Щепетильник. Я, сударь, не держу больше этого товару, на него ныне купцов мало.
Притворов. А для чего? Мне кажется, что в маскараде этот товар пренужной?
Щепетильник. Бывал доселя, но недавно почти все люди личинами запаслися, и от них лишь убытков ожидать должно. Почти все уже в том достигли до такого совершенства, что к притворству лиц не имеют более нужды в личинах. Вы найдете обманщиков, лжецов и клятвопреступников в разных духовных и светских почтения достойных одеждах. Увидите, что самые распутные и бесстыдные люди при всяком почти слове притворно краснеются. Усмотрите, что притеснение, обида и грабеж скрыты под именем правосудия, а льстецы и бездельники под именем людей благоразумных.
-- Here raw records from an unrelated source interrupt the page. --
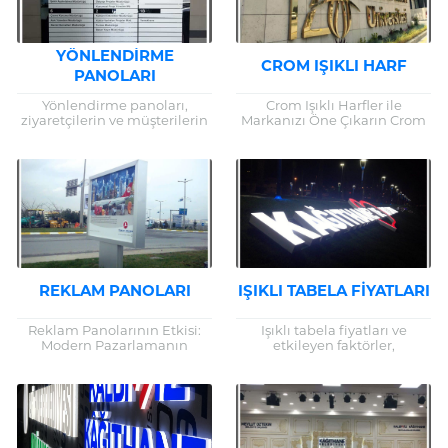
YÖNLENDIRME
CROM IŞIKLI HARF
PANOLARI
Yönlendirme panoları,
Crom Işıklı Harfler ile
ziyaretçilerin ve müşterilerin
Markanızı Öne Çıkarın Crom
büyük yapılar veya karmaşık
ışıklı harfler, marka
alanlarda kolayca yol
tanıtımlarında kullanılan
bulmalarını sağlayan kritik
etkili bir görsel araçtır. Işıklı
unsurlardır. Bu yazıda,
tabelalar, özellikle...
yönlendirme panolarının...
REKLAM PANOLARI
IŞIKLI TABELA FIYATLARI
Reklam Panolarının Etkisi:
Işıklı tabela fiyatları ve
Modern Pazarlamanın
etkileyen faktörler,
Vazgeçilmez Aracı Reklam
işletmelerin reklam
panoları, markaların hedef
stratejileri üzerinde büyük bir
kitleleriyle iletişim
rol oynar. Etkili bir ışıklı
kurmasında etkili bir araç
tabela, işletmenizin
olmaya devam ediyor....
markasını...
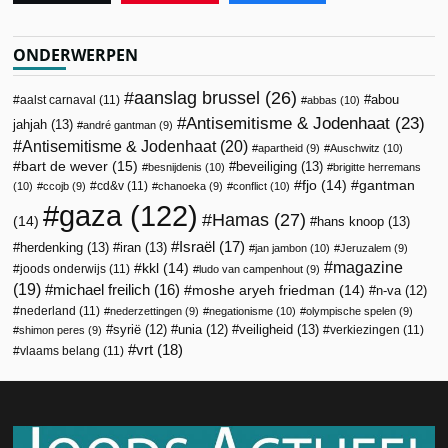
ONDERWERPEN
aanslag brussel
(26)
abou
aalst carnaval
(11)
abbas
(10)
Antisemitisme & Jodenhaat
(23)
jahjah
(13)
andré gantman
(9)
Antisemitisme & Jodenhaat
(20)
apartheid
(9)
Auschwitz
(10)
bart de wever
(15)
beveiliging
(13)
besnijdenis
(10)
brigitte herremans
fjo
(14)
gantman
cd&v
(11)
(10)
ccojb
(9)
chanoeka
(9)
conflict
(10)
gaza
(122)
Hamas
(27)
(14)
hans knoop
(13)
Israël
(17)
herdenking
(13)
iran
(13)
jan jambon
(10)
Jeruzalem
(9)
magazine
kkl
(14)
joods onderwijs
(11)
ludo van campenhout
(9)
(19)
michael freilich
(16)
moshe aryeh friedman
(14)
n-va
(12)
nederland
(11)
nederzettingen
(9)
negationisme
(10)
olympische spelen
(9)
veiligheid
(13)
syrië
(12)
unia
(12)
verkiezingen
(11)
shimon peres
(9)
vrt
(18)
vlaams belang
(11)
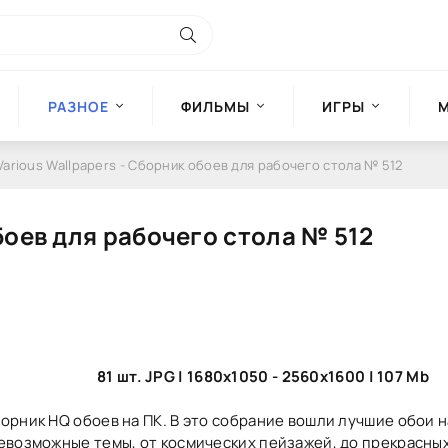
РАЗНОЕ
ФИЛЬМЫ
ИГРЫ
Various Wallpapers - Сборник обоев для рабочего стола № 512
боев для рабочего стола № 512
81 шт. JPG | 1680x1050 - 2560x1600 | 107 Mb
орник HQ обоев на ПК. В это собрание вошли лучшие обои н
евозможные темы, от космических пейзажей, до прекрасны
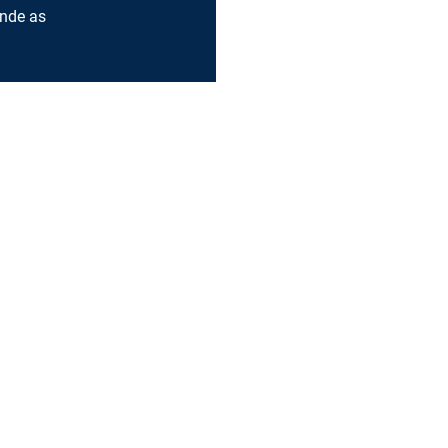
nde as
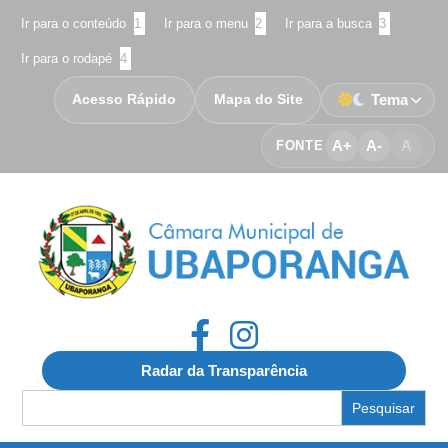
Ir para o conteúdo
1
Ir para o menu
2
Ir para a busca
3
Ir para o rodapé
4
Acesso Rápido
Mapa do Site
Tema
A+
A-
A
FONTE
Radar da Transparência
Search
for:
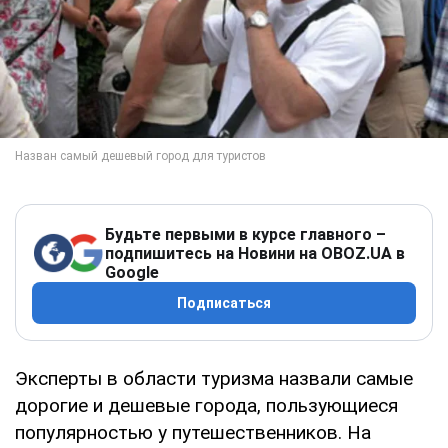
Будьте первыми в курсе главного –
подпишитесь на Новини на OBOZ.UA в
Google
Подписаться
Эксперты в области туризма назвали самые
дорогие и дешевые города, пользующиеся
популярностью у путешественников. На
Иногда вертопрах, обманывая людей постоянных, выступает под маскою ложного степенства. Иногда самой гнусной лицемер не виден при его клятвах, а зловредной наушник почитается другом. Словом, сударь, часто и то бывает, что воровствы и злодействы тогда сокрыты под богатыми одеждами и под знатными чинами, когда истинные достоинствы терпят нужду, голод и холод, или лучше сказать, ныне почти весь свет в личинах, и по лицу ничьего сердца не познаешь.
Притворов (в сторону, сердяся). Как бы от этого дурака отвязаться. (Указывая на зрительную трубку, которую Щепетильник держит.) Что она стоит?
Щепетильник. Самую безделку, хотя по себе и не безделка, а вещь пренужная в свете, которая и в городе и в деревне равномерно потребна. Вот ее доброта! Но прошу не прогневаться, что скажу вам то, о чем вы и без меня, конечно, известны и на что, без сумнения, покупать ее изволите. Ежели посмотрите с этой стороны, то все вещи увеличатся, к вам приближатся, и вы их ясно рассмотрите. Поверните же и посмотрите в другую сторону: видите ль, как те же вещи малы становятся и от зрения удаляются? С этой стороны смотрим мы, сударь, всегда на собственные наши пороки, на благодеянии, награждении и всякие выгоды, от людей полученные. А когда взор на ближнего устремляем, тогда обращаем другою стороною, и тут самые слабости людские покажутся нам не только пороками, но и злодеяниями. Если же случится, что наши благодетели востребуют от нас воздаяния, свойственного благодарности, тогда опять в эту сторону трубки смотреть станем и от докуки их удалимся. Короче молвить, посредством этой вещи можем мы от зависти затмевать добродетель и умалять достоинствы тех, которые нашему счастию мешают, и можем сами собою любоваться, видя толь редкие в нас даровании, которых никто из посторонних людей приметить не в силах.
Притворов (с досадою). А цена?
Щепетильник. Десять рублев.
Притворов. Вот деньги; пора домой ехать.
Явление X
Чистосердов, Племянник и Щепетильник.